Calling loss.backward() reduce memory usage?

It seems that calling loss.backward() help save memory, which is not very intuitive to me.

import sys
import torch
import torch.utils
import torch.nn as nn
from torch.autograd import Variable
from torchvision import models

    import gpustat
except ImportError:
    raise ImportError("pip install gpustat")

def show_memusage(device=0):
    gpu_stats = gpustat.GPUStatCollection.new_query()
    item = gpu_stats.jsonify()["gpus"][device]
    print("{}/{}".format(item["memory.used"], item[""]))

device = 0

model = models.resnet101(pretrained=False)
criterion = nn.CrossEntropyLoss()

volatile = False

for ii in range(3):
    inputs = torch.randn(20, 3, 224, 224)
    labels = torch.LongTensor(range(20))
    inputs = inputs.cuda()
    labels = labels.cuda()
    inputs = Variable(inputs, volatile=volatile)
    labels = Variable(labels, volatile=volatile)

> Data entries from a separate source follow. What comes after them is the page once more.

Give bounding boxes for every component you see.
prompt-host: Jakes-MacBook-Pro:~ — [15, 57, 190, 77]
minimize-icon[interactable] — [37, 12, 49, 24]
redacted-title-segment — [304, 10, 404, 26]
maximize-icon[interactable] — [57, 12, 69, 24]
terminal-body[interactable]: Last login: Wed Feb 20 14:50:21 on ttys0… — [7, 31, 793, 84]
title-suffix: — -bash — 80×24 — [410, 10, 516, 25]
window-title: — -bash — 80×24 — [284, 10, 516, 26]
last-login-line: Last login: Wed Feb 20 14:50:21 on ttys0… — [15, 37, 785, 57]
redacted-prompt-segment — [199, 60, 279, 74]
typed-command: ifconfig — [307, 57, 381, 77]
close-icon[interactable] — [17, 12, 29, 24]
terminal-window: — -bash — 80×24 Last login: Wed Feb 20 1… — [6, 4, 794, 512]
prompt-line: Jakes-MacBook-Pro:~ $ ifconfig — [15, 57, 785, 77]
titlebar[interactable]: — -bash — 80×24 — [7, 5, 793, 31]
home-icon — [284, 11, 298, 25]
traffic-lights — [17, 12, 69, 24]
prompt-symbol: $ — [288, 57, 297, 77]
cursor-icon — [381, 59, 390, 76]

    print "before run model:",
    outputs = model(inputs)
    print "after run model:",

    if bool(int(sys.argv[1])):
        loss = criterion(outputs, labels)
        print "before backward:",
        print "after backward:",

running “python 0” gives

mem used / mem total
before run model: 1055/8110
after run model: 3699/8110

before run model: 3711/8110
after run model: 6215/8110

before run model: 6215/8110
after run model: 6215/8110

running “python 1” gives
mem used / mem total
before run model: 1063/8110
after run model: 3699/8110
before backward: 3699/8110
after backward: 4131/8110

before run model: 4131/8110
after run model: 4131/8110
before backward: 4131/8110
after backward: 4131/8110

before run model: 4131/8110
after run model: 4131/8110
before backward: 4131/8110
after backward: 4131/8110

I’ve also noticed that

del outputs
del inputs
del labels

can help avoid unnecessary memory usage.

Could you give any insight on why loss.backward() does something similar?


It’s because of the scoping rules in Python. When you do this:

while True:
    loss = model(output)

it will always use 2x the memory that is needed to compute the model, because the reference to the loss form the previous iteration won’t be overwritten (and thus the graph with all the buffers it holds won’t be freed) until this iteration completes. So you’ll effectively end up holding to two graphs. This is why you should use volatile=True inputs when only doing inference. Once you add .backward() the buffers will be freed in the process of computing the derivatives, limiting the memory usage to that of a single graph (the old graph will be still kept around, but it won’t be holding to any memory).

This is also why del helps reduce memory usage. This loop will only keep at most a single graph alive, because the loss is created and disposed within a single iteration.

while True:
    loss = model(input)
    del loss # This frees the graph

Thanks for the explanation! that helps a lot!

Hi @apaszke, still a little uncertain about the part where you say:

the reference to the loss from the previous iteration won’t be overwritten … until this iteration completes.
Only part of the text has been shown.